> _Exercise_
Your task is to repeat all of the data exactly while excluding the pictures.

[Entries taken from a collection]
------------------------------------------------------------
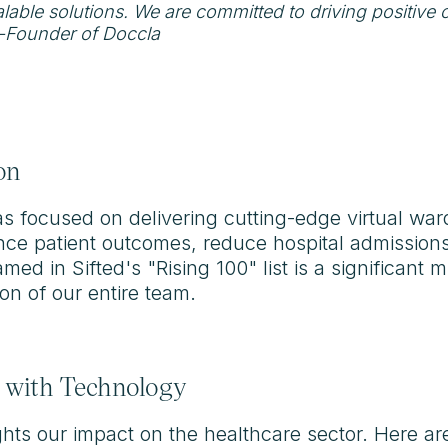
alable solutions. We are committed to driving positive 
-Founder of Doccla
on
as focused on delivering cutting-edge virtual war
nce patient outcomes, reduce hospital admissions
ed in Sifted's "Rising 100" list is a significant m
on of our entire team.
 with Technology
hlights our impact on the healthcare sector. Here a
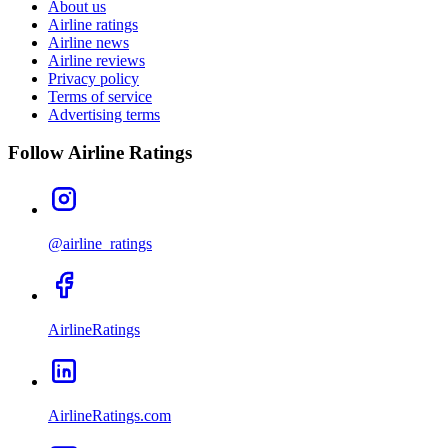
About us
Airline ratings
Airline news
Airline reviews
Privacy policy
Terms of service
Advertising terms
Follow Airline Ratings
@airline_ratings
AirlineRatings
AirlineRatings.com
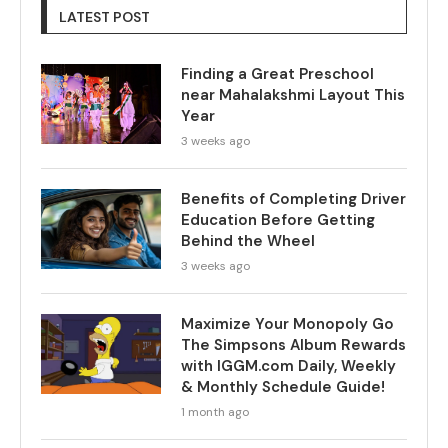
LATEST POST
Finding a Great Preschool
near Mahalakshmi Layout This
Year
3 weeks ago
Benefits of Completing Driver
Education Before Getting
Behind the Wheel
3 weeks ago
Maximize Your Monopoly Go
The Simpsons Album Rewards
with IGGM.com Daily, Weekly
& Monthly Schedule Guide!
1 month ago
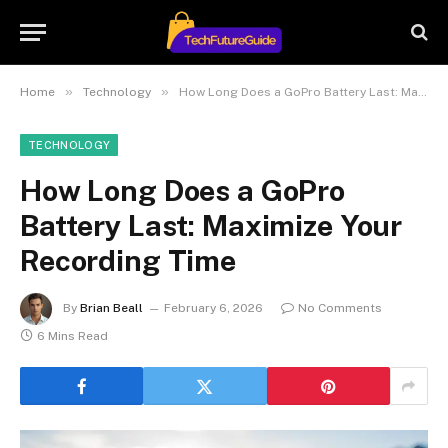
»
»
Home
Technology
How Long Does a GoPro Battery Last: Maximize Your Recording Time
TECHNOLOGY
How Long Does a GoPro
Battery Last: Maximize Your
Recording Time
By
Brian Beall
February 6, 2026
No Comments
6 Mins Read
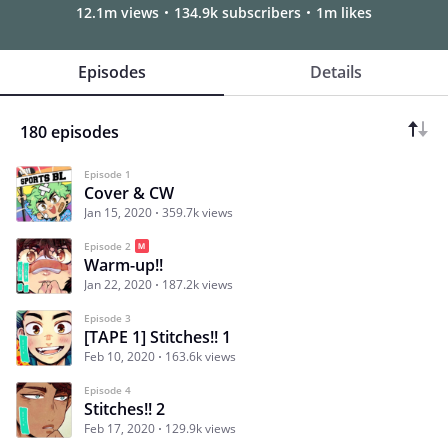
12.1m views
134.9k subscribers
1m likes
Episodes
Details
180 episodes
Episode 1
Cover & CW
Jan 15, 2020
359.7k views
Episode 2
Warm-up!!
Jan 22, 2020
187.2k views
Episode 3
[TAPE 1] Stitches!! 1
Feb 10, 2020
163.6k views
Episode 4
Stitches!! 2
Feb 17, 2020
129.9k views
------------------------------------------------------------
> _Output of the task_
alable solutions. We are committed to driving positive 
-Founder of Doccla
on
as focused on delivering cutting-edge virtual war
nce patient outcomes, reduce hospital admissions
ed in Sifted's "Rising 100" list is a significant m
on of our entire team.
 with Technology
hlights our impact on the healthcare sector. Here a
About us
Airline ratings
Airline news
Airline reviews
Privacy policy
Terms of service
Advertising terms
Follow Airline Ratings
@airline_ratings
AirlineRatings
AirlineRatings.com
LATEST POST
Finding a Great Preschool
near Mahalakshmi Layout This
Year
3 weeks ago
Benefits of Completing Driver
Education Before Getting
Behind the Wheel
3 weeks ago
Maximize Your Monopoly Go
The Simpsons Album Rewards
with IGGM.com Daily, Weekly
& Monthly Schedule Guide!
1 month ago
»
»
Home
Technology
How Long Does a GoPro Battery Last: Maximize Your Recording Time
TECHNOLOGY
How Long Does a GoPro
Battery Last: Maximize Your
Recording Time
By
Brian Beall
February 6, 2026
No Comments
6 Mins Read
12.1m views
134.9k subscribers
1m likes
Episodes
Details
180 episodes
Episode 1
Cover & CW
Jan 15, 2020
359.7k views
Episode 2
Warm-up!!
Jan 22, 2020
187.2k views
Episode 3
[TAPE 1] Stitches!! 1
Feb 10, 2020
163.6k views
Episode 4
Stitches!! 2
Feb 17, 2020
129.9k views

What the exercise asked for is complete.